Directions: What is needed is each line of the data below that holds the string "полушубки".

Input records:
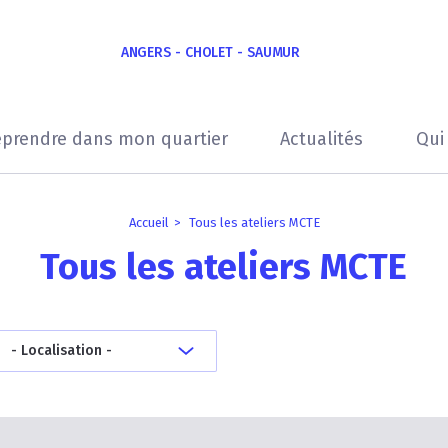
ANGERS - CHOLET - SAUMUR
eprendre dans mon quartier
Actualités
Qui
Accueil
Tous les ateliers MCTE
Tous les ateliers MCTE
...
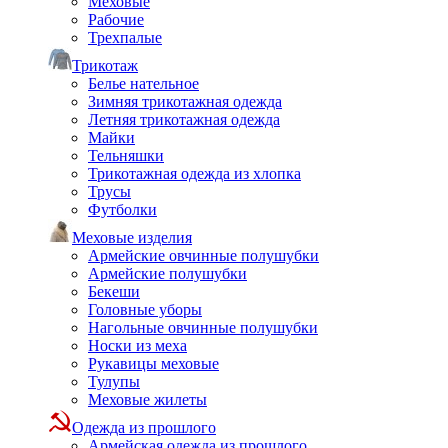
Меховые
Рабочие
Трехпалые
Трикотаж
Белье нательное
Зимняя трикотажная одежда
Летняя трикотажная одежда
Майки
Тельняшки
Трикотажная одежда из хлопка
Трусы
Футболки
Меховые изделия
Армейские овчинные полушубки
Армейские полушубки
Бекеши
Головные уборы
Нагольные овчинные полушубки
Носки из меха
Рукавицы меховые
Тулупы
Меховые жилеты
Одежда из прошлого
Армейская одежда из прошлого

Result below:
Армейские овчинные полушубки
Армейские полушубки
Нагольные овчинные полушубки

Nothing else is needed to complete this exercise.